**Records from a collection:**
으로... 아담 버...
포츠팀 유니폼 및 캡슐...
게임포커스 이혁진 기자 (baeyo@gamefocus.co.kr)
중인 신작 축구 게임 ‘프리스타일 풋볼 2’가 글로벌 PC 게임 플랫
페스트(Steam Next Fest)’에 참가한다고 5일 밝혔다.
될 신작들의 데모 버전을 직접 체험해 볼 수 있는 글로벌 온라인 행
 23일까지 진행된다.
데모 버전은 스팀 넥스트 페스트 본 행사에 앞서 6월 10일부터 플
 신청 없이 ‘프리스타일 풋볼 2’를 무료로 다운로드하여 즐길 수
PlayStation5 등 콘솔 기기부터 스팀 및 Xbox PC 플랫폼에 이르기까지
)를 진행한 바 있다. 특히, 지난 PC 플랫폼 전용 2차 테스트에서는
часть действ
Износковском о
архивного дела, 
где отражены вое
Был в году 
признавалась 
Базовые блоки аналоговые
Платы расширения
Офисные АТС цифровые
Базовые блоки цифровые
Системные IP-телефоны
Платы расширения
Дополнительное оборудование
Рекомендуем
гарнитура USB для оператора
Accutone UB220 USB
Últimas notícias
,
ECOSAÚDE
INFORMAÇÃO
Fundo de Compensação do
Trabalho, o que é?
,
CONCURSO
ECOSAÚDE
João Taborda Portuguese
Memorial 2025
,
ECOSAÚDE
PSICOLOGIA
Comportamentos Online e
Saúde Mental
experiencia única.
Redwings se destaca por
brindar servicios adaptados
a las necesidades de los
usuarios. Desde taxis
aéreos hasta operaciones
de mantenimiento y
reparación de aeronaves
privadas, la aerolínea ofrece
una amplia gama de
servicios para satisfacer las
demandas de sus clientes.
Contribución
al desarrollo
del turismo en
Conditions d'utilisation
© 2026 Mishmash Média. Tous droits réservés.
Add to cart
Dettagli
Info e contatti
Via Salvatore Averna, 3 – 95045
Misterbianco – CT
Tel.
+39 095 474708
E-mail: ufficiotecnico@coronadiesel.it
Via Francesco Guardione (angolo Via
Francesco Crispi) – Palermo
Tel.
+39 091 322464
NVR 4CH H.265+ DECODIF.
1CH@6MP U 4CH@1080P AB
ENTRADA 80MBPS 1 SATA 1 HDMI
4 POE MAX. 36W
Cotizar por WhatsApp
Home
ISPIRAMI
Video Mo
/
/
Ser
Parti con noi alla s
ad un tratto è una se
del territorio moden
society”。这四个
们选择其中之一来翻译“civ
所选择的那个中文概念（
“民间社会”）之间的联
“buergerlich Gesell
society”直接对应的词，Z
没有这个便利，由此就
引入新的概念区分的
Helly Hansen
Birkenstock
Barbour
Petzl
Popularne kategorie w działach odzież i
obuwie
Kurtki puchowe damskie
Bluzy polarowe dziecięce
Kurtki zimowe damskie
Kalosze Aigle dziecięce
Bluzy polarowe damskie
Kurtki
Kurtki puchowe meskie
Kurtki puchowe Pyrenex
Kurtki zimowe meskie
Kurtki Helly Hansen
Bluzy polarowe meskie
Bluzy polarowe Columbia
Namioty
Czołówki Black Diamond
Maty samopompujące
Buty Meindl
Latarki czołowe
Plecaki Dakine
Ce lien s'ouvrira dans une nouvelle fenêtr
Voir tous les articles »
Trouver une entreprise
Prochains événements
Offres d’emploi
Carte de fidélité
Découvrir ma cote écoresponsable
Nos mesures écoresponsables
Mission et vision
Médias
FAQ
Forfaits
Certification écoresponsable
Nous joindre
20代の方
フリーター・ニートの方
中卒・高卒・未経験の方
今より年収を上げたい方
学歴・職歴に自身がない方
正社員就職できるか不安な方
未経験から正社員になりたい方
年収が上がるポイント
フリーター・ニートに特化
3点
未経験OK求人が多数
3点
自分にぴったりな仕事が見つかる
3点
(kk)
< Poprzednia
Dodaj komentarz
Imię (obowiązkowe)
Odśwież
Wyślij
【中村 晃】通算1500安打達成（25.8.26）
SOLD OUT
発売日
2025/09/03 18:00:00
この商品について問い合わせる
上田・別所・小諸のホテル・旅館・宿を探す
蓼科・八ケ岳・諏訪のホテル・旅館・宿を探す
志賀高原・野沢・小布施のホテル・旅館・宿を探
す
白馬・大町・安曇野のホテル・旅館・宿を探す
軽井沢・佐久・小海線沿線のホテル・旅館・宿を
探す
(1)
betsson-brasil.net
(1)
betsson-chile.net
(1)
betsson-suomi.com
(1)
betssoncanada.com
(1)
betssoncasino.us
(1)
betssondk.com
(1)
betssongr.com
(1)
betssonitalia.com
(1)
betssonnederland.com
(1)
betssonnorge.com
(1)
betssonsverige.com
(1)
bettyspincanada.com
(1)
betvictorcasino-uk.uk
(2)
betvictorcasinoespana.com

**REQUIRED ACTION:** A copy of each line above that holds the word "프리스타일" is the expected answer.

**WRITTEN REPLY:**
중인 신작 축구 게임 ‘프리스타일 풋볼 2’가 글로벌 PC 게임 플랫
 신청 없이 ‘프리스타일 풋볼 2’를 무료로 다운로드하여 즐길 수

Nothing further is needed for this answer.